That may to some extent a regional difference, but what would you call a steak that's cooked through but juicy?

The standard American ranges, AFAICT, are:
well done - cooked through
medium well - mostly cooked through, with some pink.
medium - cooked to a pink throughout, without red.
medium-rare - cooked mostly pink throughout, with some red.
rare - red through.

OTOH, these guys seem to agree with you more - http://www.colinmcnulty.com/blog/ima...m-welldone.jpg

I've hit a few places where their definitions were shifted up by one, mostly in the midwest (ie they'd call "cooked through" medium well, and what I'd call medium rare medium) which may explain your position on it.


In cases, we'd have to tell customers that ordering something above medium was really not something that the kitchen would do as it wouldn't taste any good. This one guy in particular went off and insisted on well done. I told him it would be dry and the kitchen didn't want to cook food like that.
If it was a beef specialty restaurant that happened to serve other things, that wouldn't help - I'd still be telling my friends "these guys don't know how to do a proper well-done steak," and I'd warn even rare eaters away from it. If it's not a beef specialty place, well, thanks for the warning, and I'd order something else.

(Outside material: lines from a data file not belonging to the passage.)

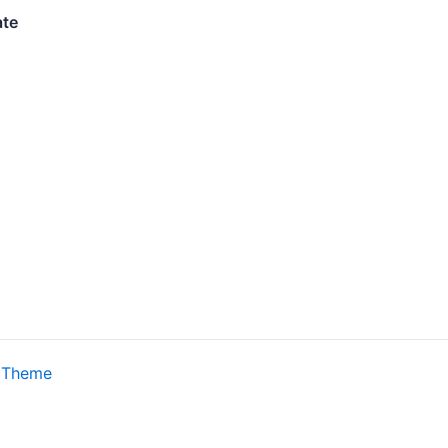
ate
 Theme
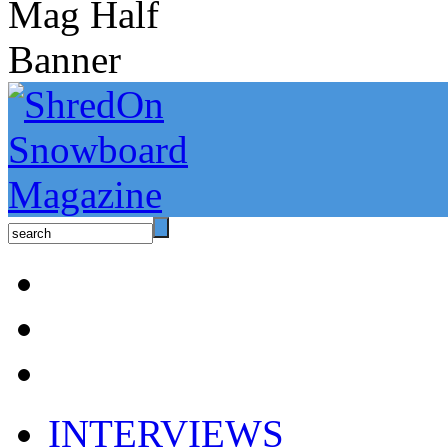
INTERVIEWS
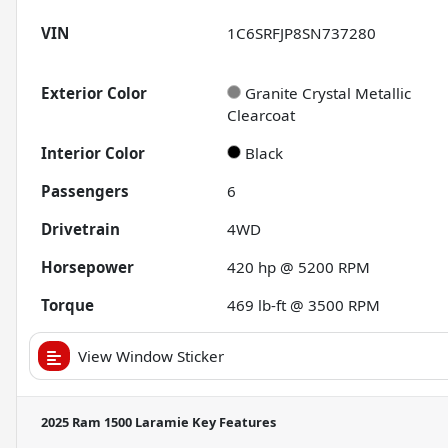
VIN
1C6SRFJP8SN737280
Exterior Color
Granite Crystal Metallic
Clearcoat
Interior Color
Black
Passengers
6
Drivetrain
4WD
Horsepower
420 hp @ 5200 RPM
Torque
469 lb-ft @ 3500 RPM
View Window Sticker
2025 Ram 1500 Laramie
Key Features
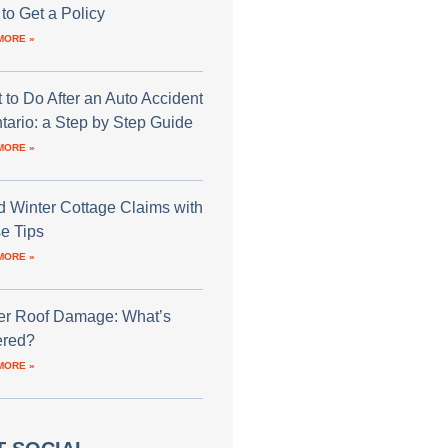
to Get a Policy
MORE »
 to Do After an Auto Accident
ntario: a Step by Step Guide
MORE »
d Winter Cottage Claims with
e Tips
MORE »
er Roof Damage: What’s
red?
MORE »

I calmly noted that the kitchen doesn't like to cook that meat above medium as it dries out during cooking. He looked like an idiot in front of those around him.
Which means they don't know how to cook it beyond medium without drying out, not that there's an inherent problem with cooking. If you can't cook a well-done steak without making it dry, by all means, don't take those orders, but having had some very good steaks medium-well and well (by the above definitions) I know it's possible to do it right (at least with some steak cuts. I'm not a filet fan to begin with, and I could not say for certain that you can do one well without killing it.)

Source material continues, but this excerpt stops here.